PKK Terör Örgütü lideri Abdullah Öcalan… Hepimizin hatrına kazınan sansasyonel bir yakalama hikayesi sonrasında Türkiye’ye getirilen ve halihazırda İmralı’da cezasını çeken Öcalan’ın devam eden mahkumiyeti, birkaç gündür siyasilerce yapılan açıklama sonrasında yeniden ülke gündemine oturdu. Yapılan açıklamalarda bahsi geçen, Ceza Ve Güvenlik Tedbirleri İnfazı Hakkında Kanun’da ‘’umut hakkı’’ adıyla düzenlenen koşullu salıverilmenin değerlendirilmesi nedir? Öcalan umut hakkından faydalanabilir mi? Merakınızı gidermek umuduyla…
Geçmişte Ne Olmuştu?
Abdullah Öcalan, 15 Şubat 1999 tarihinde yakalandı. Yerel Mahkemenin 28 Nisan 1999 tarihli kararı ve Yargıtay 9. Ceza Dairesi’nin 25 Kasım 1999 tarihinde verdiği onama kararı ile, mülga 765 sayılı Türk Ceza Kanunu'nun 125. maddesine dayanarak, Devletin ülkesine ve egemenliğine karşı suç işlemekten idam cezasına çarptırıldı. Söz konusu idam cezası Türk Ceza Kanunu’nda yapılan değişikliklerle ağırlaştırılmış müebbet hapis cezasına çevrilmişti. Öcalan’ın işlediği suçun infazında koşullu salıverilmenin uygulanmamasına yönelik değişiklik, 4771 sayılı Kanunun 1. maddesi ve sonrasında da ölüm cezasını şartsız kaldıran 5218 sayılı Kanunun 1. maddesi ile yapılmıştır.
Peki Umut Hakkı Nedir?
Ceza ve Güvenlik Tedbirleri İnfazı Hakkında Kanun’da düzenlenen ‘’umut hakkı’’, hapis cezasına mahkûm edilen kişilerin kanunla belirlenen sürelerde iyi hallerinden dolayı koşullu salıverilmesinin mümkün olup olmadığının değerlendirilmesine denir. Avrupa İnsan Hakları Mahkemesi kararları incelendiğinde umut hakkını daha detaylı anlamak mümkün olacaktır. Söz konusu kararlardan birinin incelemesinde umut hakkı şöyle ele alınmıştır. 9 Temmuz 2013 tarihli Vinter v. UK yargılamasında, müebbet hapis cezasının AİHS’in 3. Maddesiyle korunan değerler ile uyumlu olabilmesi için, serbest bırakılma ve gözden geçirme şartlarının birlikte mevcut olması gerektiğine kanaat getirmiştir. Mahkeme buna ek olarak müebbet hapis cezasının belirli bir süre geçtikten sonra yeniden (Vinter v. UK (2013) yargılamasında bu süre 25 yıl olarak belirtilmiştir.) değerlendirilmesinin Uluslararası Hukukun gerekliliği olarak kabul etmiştir.

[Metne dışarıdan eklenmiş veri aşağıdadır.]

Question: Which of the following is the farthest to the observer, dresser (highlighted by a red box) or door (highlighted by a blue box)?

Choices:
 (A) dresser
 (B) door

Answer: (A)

Ülkemizde Ağırlaştırılmış Müebbet Hapis Cezasında Koşullu Salıverilme Mümkün Mü?
5275 sayılı Ceza ve Güvenlik Tedbirlerinin İnfazı Hakkında Kanun’un 107. maddesinin 16. Fıkrasına göre ‘’ “5237 sayılı Türk Ceza Kanunu'nun İkinci Kitap, Dördüncü Kısım, ‘Devletin Güvenliğine Karşı Suçlar’ başlıklı Dördüncü Bölüm, ‘Anayasal Düzene ve Bu Düzenin İşleyişine Karşı Suçlar’ başlıklı Beşinci Bölüm, ‘Milli Savunmaya Karşı Suçlar’ başlıklı Altıncı Bölüm altında yer alan suçlardan birinin bir örgütün faaliyeti çerçevesinde işlenmesi dolayısıyla ağırlaştırılmış müebbet hapis cezasına mahkumiyet halinde, koşullu salıverilme hükümleri uygulanmaz.” denilmiştir.

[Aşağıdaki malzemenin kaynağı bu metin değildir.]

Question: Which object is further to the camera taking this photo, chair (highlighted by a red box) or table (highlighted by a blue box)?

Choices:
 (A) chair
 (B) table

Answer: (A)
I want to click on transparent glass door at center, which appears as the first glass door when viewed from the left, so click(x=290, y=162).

Öcalan’ın bu hüküm çerçevesinde ve mahkumiyetine esas suçunu silahlı terör örgütü kapsamında işlediğinden hareketle söz konusu 5275 sayılı kanunun 16.fıkrasında değişikliğe gidilmediği müddetçe koşullu salıverilme hükümlerinden yararlandırılmasının mümkün olmadığı açıkça ortadadır. Eğer ki söz konusu fıkranın yürürlükten kaldırılması durumuyla karşı karşıya kalınırsa bu seferde İnfaz Kanunu 107.maddenin 4. Fıkrasında düzenlenen süreler bakımından uygulama söz konusu olabilir.
Bu sürenin de silahlı terör örgütü kapsamında işlenen suçlar bakımından 36 yıl olduğunu hatırlatmak gerekir. Yani 1999 yılında tutuklanan Öcalan’ın 2024 yılı itibarıyla, söz konusu 5275.m.107/16 fıkrası yürürlükten kaldırılsa dahi koşullu salıverilmesi mümkün değildir.
Günümüz itibarıyla Öcalan’ın umut hakkına sahip olduğuna ve bunun varlığına yönelik değerlendirilmenin senesinin 2024 yılı olduğuna dair görüşler kanaatimizce mümkün değildir. AİHM Ve Avrupa Konseyi’nin bu yöndeki kararları da mevcut düzenlemede sadece bir tavsiye ve talepten ibaret kalacaktır.